夏から歯の部分矯正をしています。下の歯が一本、やけに内側に向いてきてしまったもので。
だいぶ揃ってきて、歯並びがきれいになってきました。矯正ってすごいなと感じます。
が、部分矯正の器具がひとつ外れてしまい、急きょ歯医者に行きました。すぐに直してくれました。
    
「明日ともしれない いのち を生きています」
などと言いながら、歯の矯正をしているのですから、自分で可笑しくなってしまいます。いつまで生きる気で矯正しているのでしょうね。
 
そんなことを考えていたら、友人との会話を思い出しました。
友人の足に大きな傷跡があったので、「どうしたの?」と尋ねたときの応えです。
「俺さぁ、生きるのが嫌になって、バイクで当てもなく家を飛び出したことがあったんだよね。とにかくどこかに行って、どうにかして死んでやろおって。でも、なかなか死ねなくてさ。そうしているうちに、バイクで事故っちゃって。そんときの傷なんだ」
「バイクで事故って…病院に行ったの?」
「そりゃそうさ。とても痛かったんだよ」
「死のうと思ってたのに、怪我して病院にいったんだ。治したかったんだね」
「…そうだなぁ、考えてみりゃ可笑しいな。死にたかったのに、怪我を治そうとしたんだもんなぁ」
     
体は、というより、私自身は生きよう生きようとしているのですね。考えとして、死にたいと思ったとしても。

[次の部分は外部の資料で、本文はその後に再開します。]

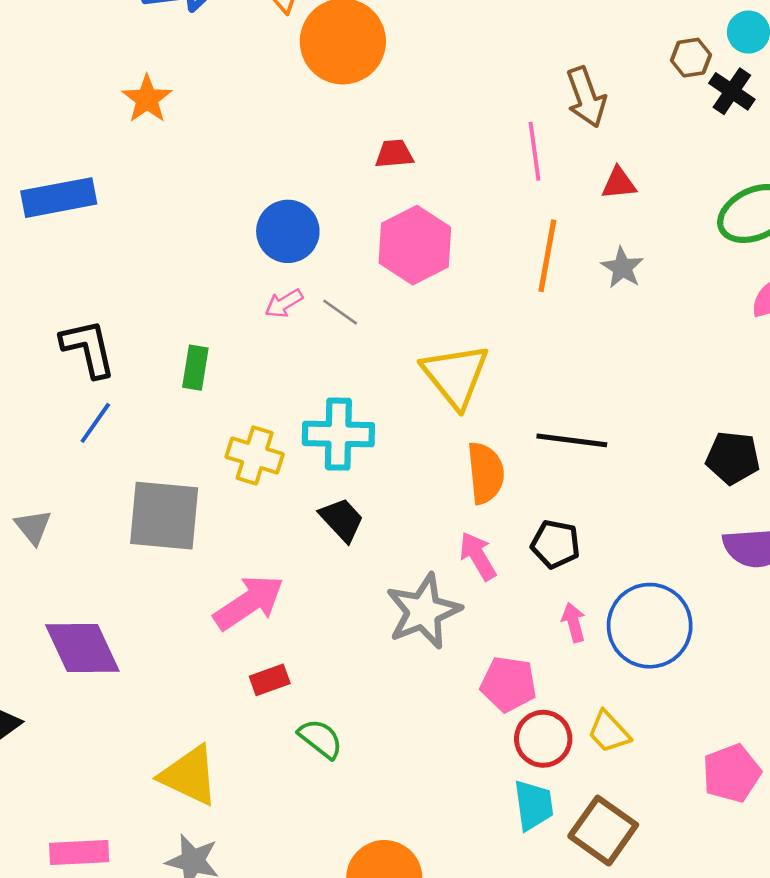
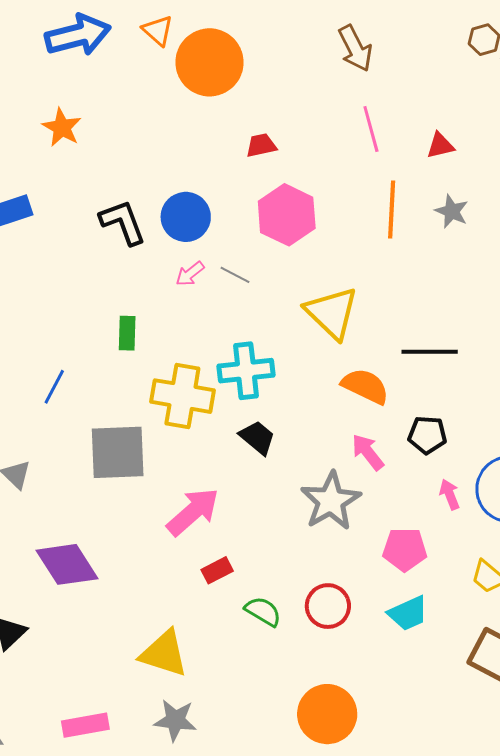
brown arrow: (586, 97) -> (355, 48), moved
black L-shape: (88, 348) -> (123, 222), moved
yellow cross: (255, 455) -> (182, 396), size x1.4
orange semicircle: (486, 473) -> (365, 386), turned -51
red circle: (543, 739) -> (328, 606), moved
cyan trapezoid: (533, 805) -> (408, 613), moved, turned 81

明日ともしれない いのち なら、いつ死んでもかまわないのではない。
明日ともしれない いのち だからこそ、生きよう生きようとしてくださっているのですね。私の体は。
  
     
と、ここまで書いて思い出しました。高史明先生のお話を。
ある日、「死にたい」と訴える女子中学生が先生のお宅を訪ねます。
先生は、「死にたいって、あなたのここ(頭を指して)が言っているの?」と尋ねると、女子高生はコクリと頷きます。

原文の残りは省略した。